Dan akhirnya, keesokan harinya Itachi bersama Sasuke pergi ke department store untuk membeli action figure itu, setelah Itachi menjemput Sasuke dari tempat penitipan anak.

"Nanti aku mau yang merah ya, Nii-chan..." kata Sasuke riang. Itachi tersenyum seraya mengangguk.

"Kamu paling suka super sentai yang merah ya, Sasuke?" tanya Itachi. Ia mempererat gandengan tangannya dengan Sasuke. Dia tidak mau Sasuke sampai terlepas darinya dan tersesat di department store ini.

"Aku suka yang merah... tapi pahlawan super yang paling aku suka adalah Nii-chan!" tambah Sasuke dengan mata berbinar.

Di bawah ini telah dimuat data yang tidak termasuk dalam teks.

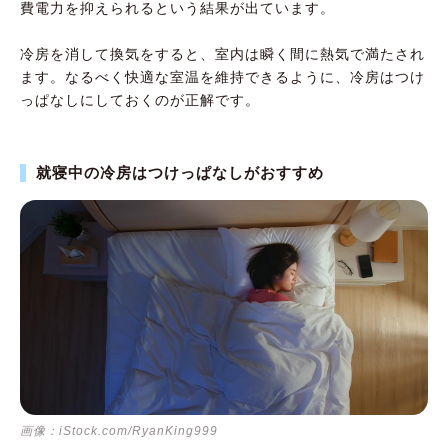
費電力を抑えられるという結果が出ています。
冷房を消して換気をすると、室内は瞬く間に熱気で満たされ
ます。なるべく快適な室温を維持できるように、冷房はつけ
っぱなしにしておくのが正解です。
就寝中の冷房はつけっぱなしがおすすめ
画像：iStock.com/RyanKing999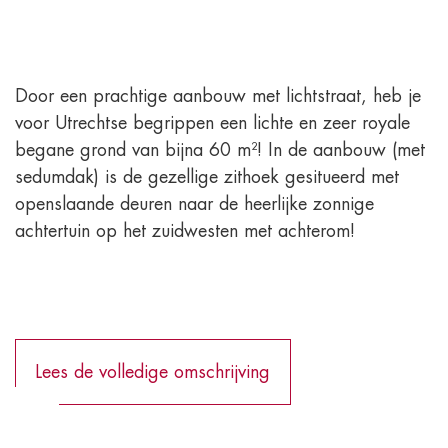
Door een prachtige aanbouw met lichtstraat, heb je
voor Utrechtse begrippen een lichte en zeer royale
begane grond van bijna 60 m²! In de aanbouw (met
sedumdak) is de gezellige zithoek gesitueerd met
openslaande deuren naar de heerlijke zonnige
achtertuin op het zuidwesten met achterom!
Lees de volledige omschrijving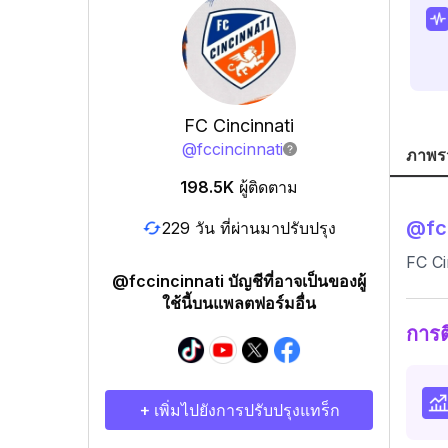
FC Cincinnati
@
fccincinnati
ภาพร
198.5K
ผู้ติดตาม
@
fc
229 วัน ที่ผ่านมาปรับปรุง
FC Ci
@fccincinnati บัญชีที่อาจเป็นของผู้
ใช้นี้บนแพลตฟอร์มอื่น
การ
+ เพิ่มไปยังการปรับปรุงแทร็ก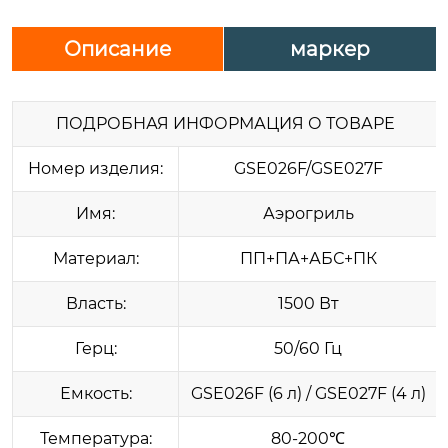
Описание
маркер
ПОДРОБНАЯ ИНФОРМАЦИЯ О ТОВАРЕ
Номер изделия:
GSE026F/GSE027F
Имя:
Аэрогриль
Материал:
ПП+ПА+АБС+ПК
Власть:
1500 Вт
Герц:
50/60 Гц
Емкость:
GSE026F (6 л) / GSE027F (4 л)
Температура:
80-200℃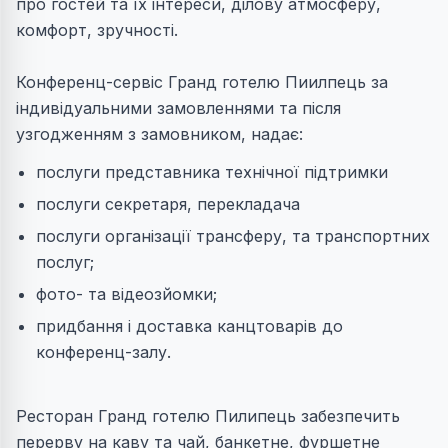
про гостей та їх інтереси, ділову атмосферу,
комфорт, зручності.
Конференц-сервіс Гранд готелю Пиилпець за
індивідуальними замовленнями та після
узгодженням з замовником, надає:
послуги представника технічної підтримки
послуги секретаря, перекладача
послуги організації трансферу, та транспортних
послуг;
фото- та відеозйомки;
придбання і доставка канцтоварів до
конференц-залу.
Ресторан Гранд готелю Пилипець забезпечить
перерву на каву та чай, банкетне, фуршетне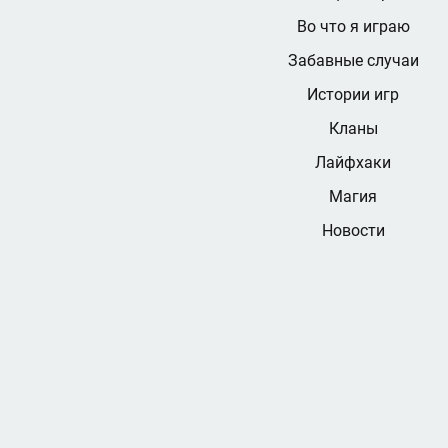
Во что я играю
Забавные случаи
Истории игр
Кланы
Лайфхаки
Магия
Новости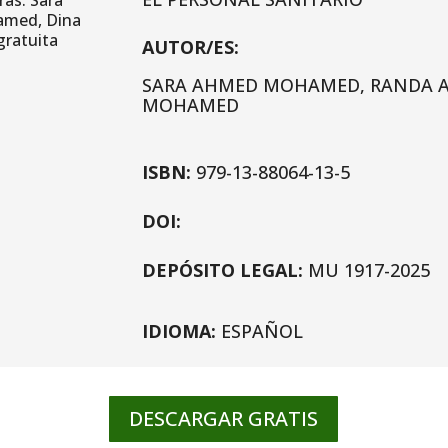
AUTOR/ES:
SARA AHMED MOHAMED, RANDA 
MOHAMED
ISBN:
979-13-88064-13-5
DOI:
DEPÓSITO LEGAL:
MU 1917-2025
IDIOMA:
ESPAÑOL
DESCARGAR GRATIS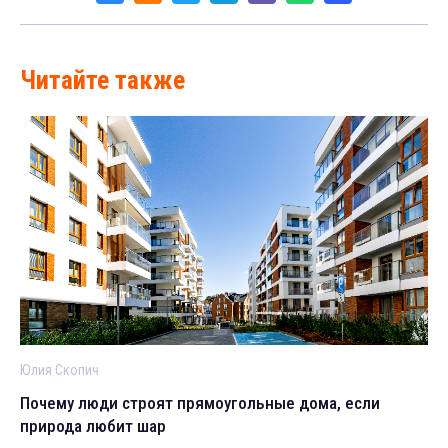
Читайте также
Юлия Скопич
Почему люди строят прямоугольные дома, если
природа любит шар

Saat itulah Itachi paham, Sasuke benar-benar menyayanginya.

Itachi tersenyum pada adiknya, lalu semakin mempererat gandengan tangannya.

Nani ga atte mo, kono te wa hanasanai...

Apa pun yang terjadi, tangan ini tidak akan kulepaskan...

The End

#

#

A/N: Maafkan saya yang tidak bisa melukiskan bagusnya nuansa cerita Akachan to Boku dengan tepat di sini... T_T. Tapi saya sudah berusaha keras menuliskannya. Adegan-adegan di atas ada yang benar-benar ada di cerita itu, ada yang saya buat sendiri (soalnya Akachan to Boku manga & anime lawas sih, jadi banyak adegan yang saya lupa).

Kata-kata yang terakhir di atas diambil dari 2nd ED song Idaten Jump, "Sharara".